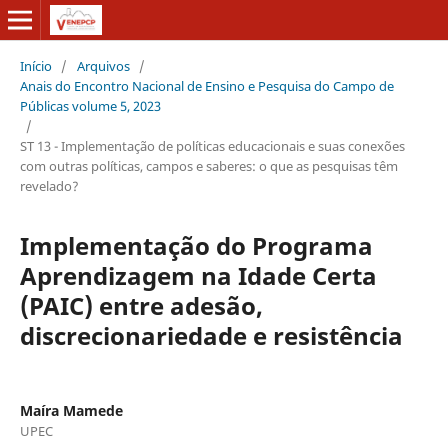
Início
/
Arquivos
/
Anais do Encontro Nacional de Ensino e Pesquisa do Campo de
Públicas volume 5, 2023
/
ST 13 - Implementação de políticas educacionais e suas conexões
com outras políticas, campos e saberes: o que as pesquisas têm
revelado?
Implementação do Programa
Aprendizagem na Idade Certa
(PAIC) entre adesão,
discrecionariedade e resistência
Maíra Mamede
UPEC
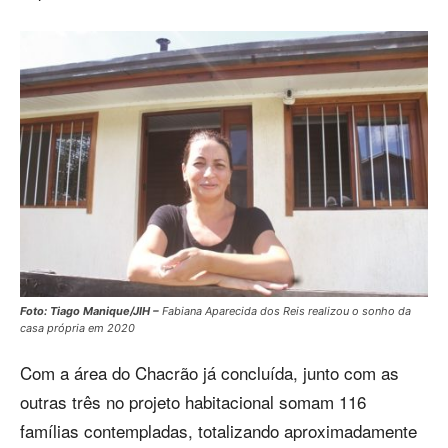
Foto: Tiago Manique/JIH –
Fabiana Aparecida dos Reis realizou o sonho da
casa própria em 2020
Com a área do Chacrão já concluída, junto com as
outras três no projeto habitacional somam 116
famílias contempladas, totalizando aproximadamente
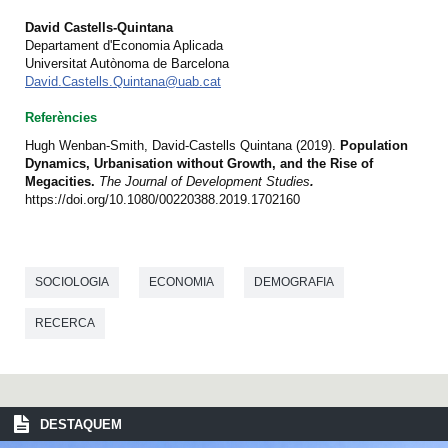
David Castells-Quintana
Departament d'Economia Aplicada
Universitat Autònoma de Barcelona
David.Castells.Quintana@uab.cat
Referències
Hugh Wenban-Smith, David-Castells Quintana (2019).
Population
Dynamics, Urbanisation without Growth, and the Rise of
Megacities.
The Journal of Development Studies
.
https://doi.org/10.1080/00220388.2019.1702160
SOCIOLOGIA
ECONOMIA
DEMOGRAFIA
RECERCA
DESTAQUEM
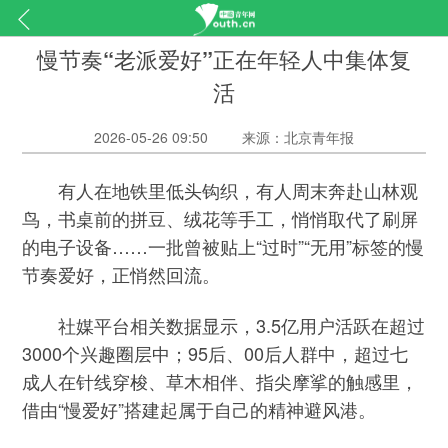
慢节奏“老派爱好”正在年轻人中集体复
活
2026-05-26 09:50
来源：北京青年报
有人在地铁里低头钩织，有人周末奔赴山林观
鸟，书桌前的拼豆、绒花等手工，悄悄取代了刷屏
的电子设备……一批曾被贴上“过时”“无用”标签的慢
节奏爱好，正悄然回流。
社媒平台相关数据显示，3.5亿用户活跃在超过
3000个兴趣圈层中；95后、00后人群中，超过七
成人在针线穿梭、草木相伴、指尖摩挲的触感里，
借由“慢爱好”搭建起属于自己的精神避风港。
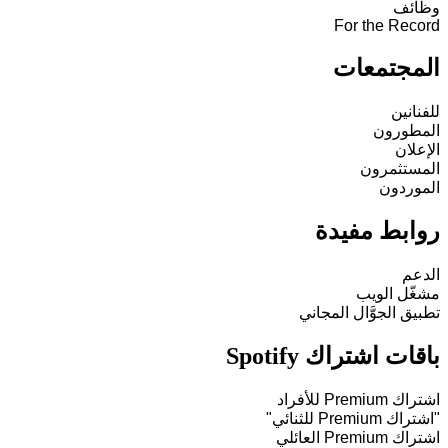
وظائف
For the Record
المجتمعات
للفنانين
المطورون
الإعلان
المستثمرون
الموردون
روابط مفيدة
الدعم
مشغّل الويب
تطبيق الجوَّال المجاني
باقات اشتراك Spotify
اشتراك Premium للأفراد
"اشتراك Premium للثنائي"
اشتراك Premium العائلي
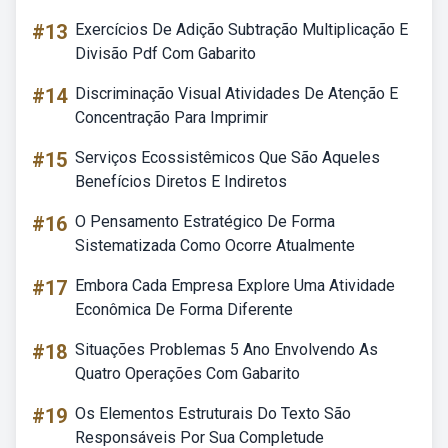
#13
Exercícios De Adição Subtração Multiplicação E
Divisão Pdf Com Gabarito
#14
Discriminação Visual Atividades De Atenção E
Concentração Para Imprimir
#15
Serviços Ecossistêmicos Que São Aqueles
Benefícios Diretos E Indiretos
#16
O Pensamento Estratégico De Forma
Sistematizada Como Ocorre Atualmente
#17
Embora Cada Empresa Explore Uma Atividade
Econômica De Forma Diferente
#18
Situações Problemas 5 Ano Envolvendo As
Quatro Operações Com Gabarito
#19
Os Elementos Estruturais Do Texto São
Responsáveis Por Sua Completude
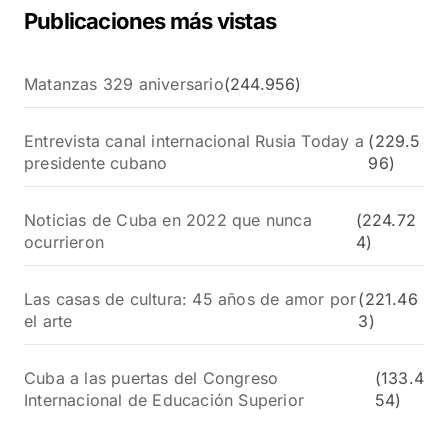
Publicaciones más vistas
Matanzas 329 aniversario
(244.956)
Entrevista canal internacional Rusia Today a
(229.5
presidente cubano
96)
Noticias de Cuba en 2022 que nunca
(224.72
ocurrieron
4)
Las casas de cultura: 45 años de amor por
(221.46
el arte
3)
Cuba a las puertas del Congreso
(133.4
Internacional de Educación Superior
54)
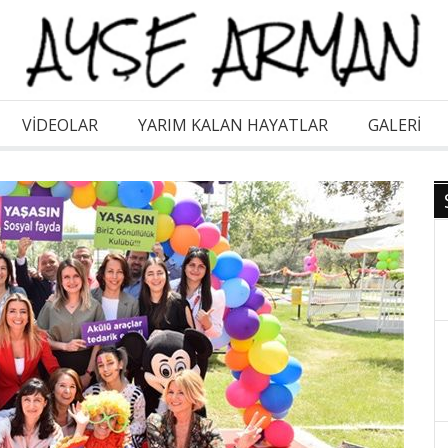
VİDEOLAR
YARIM KALAN HAYATLAR
GALERI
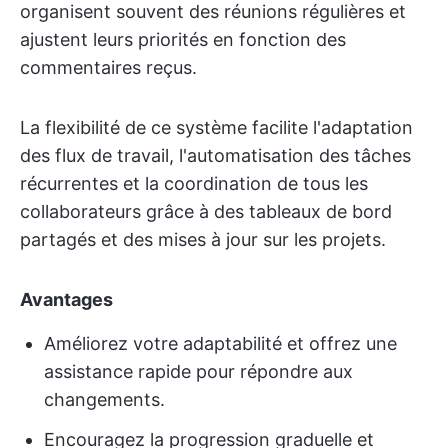
organisent souvent des réunions régulières et
ajustent leurs priorités en fonction des
commentaires reçus.
La flexibilité de ce système facilite l'adaptation
des flux de travail, l'automatisation des tâches
récurrentes et la coordination de tous les
collaborateurs grâce à des tableaux de bord
partagés et des mises à jour sur les projets.
Avantages
Améliorez votre adaptabilité et offrez une
assistance rapide pour répondre aux
changements.
Encouragez la progression graduelle et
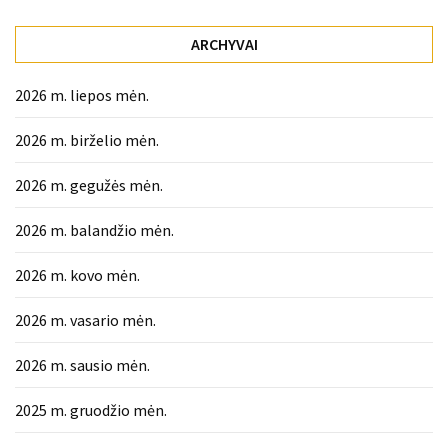
ARCHYVAI
2026 m. liepos mėn.
2026 m. birželio mėn.
2026 m. gegužės mėn.
2026 m. balandžio mėn.
2026 m. kovo mėn.
2026 m. vasario mėn.
2026 m. sausio mėn.
2025 m. gruodžio mėn.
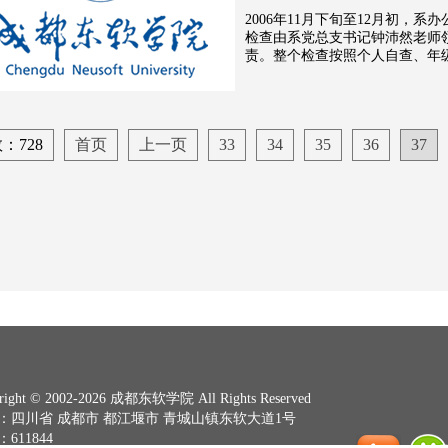
2006年11月下旬至12月初，
检查由系党总支书记钟沛然老师
责。整个检查按照个人自查、年
：728
首页
上一页
33
34
35
36
37
right © 2002-2026 成都东软学院 All Rights Reserved
：四川省 成都市 都江堰市 青城山镇东软大道1号
611844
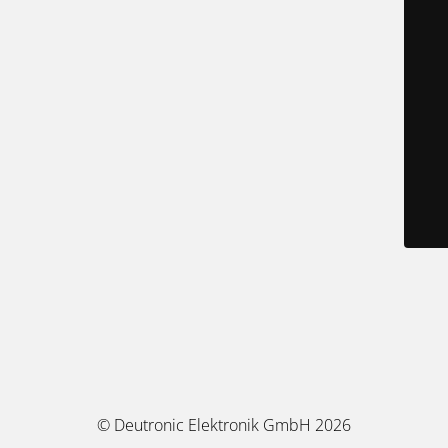
© Deutronic Elektronik GmbH 2026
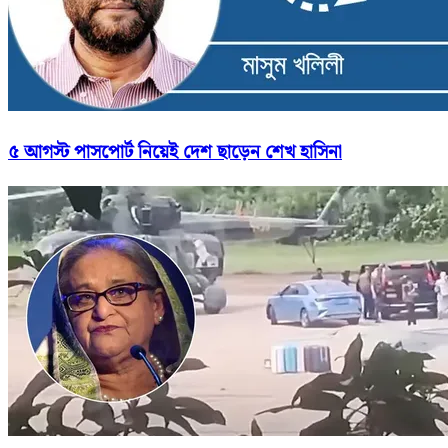
৫ আগস্ট পাসপোর্ট নিয়েই দেশ ছাড়েন শেখ হাসিনা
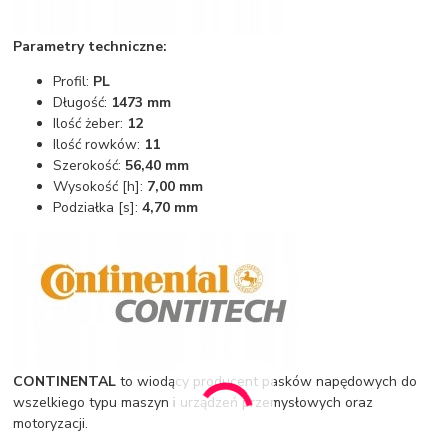
Parametry techniczne:
Profil:
PL
Długość:
1473 mm
Ilość żeber:
12
Ilość rowków:
11
Szerokość:
56,40 mm
Wysokość [h]:
7,00 mm
Podziałka [s]:
4,70 mm
CONTINENTAL
to wiodący producent pasków napędowych do
wszelkiego typu maszyn i urządzeń przemysłowych oraz
motoryzacji.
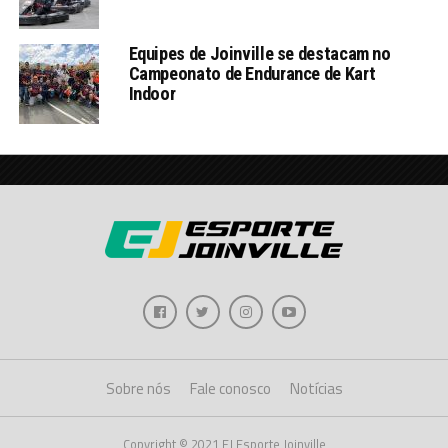
Equipes de Joinville se destacam no
Campeonato de Endurance de Kart
Indoor
Sobre nós
Fale conosco
Notícias
Copyright © 2021 EJ Esporte Joinville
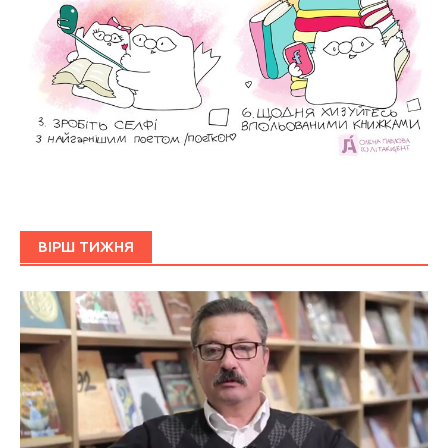
ВІРШ ТИЖНЯ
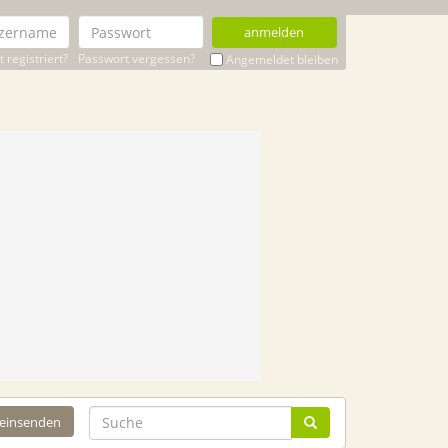
anmelden
 registriert?
Passwort vergessen?
Angemeldet bleiben
 einsenden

WORK ORDER: Show each line of the material holding "Gabarito".

REPLY TO THE EXERCISE:
Divisão Pdf Com Gabarito
Quatro Operações Com Gabarito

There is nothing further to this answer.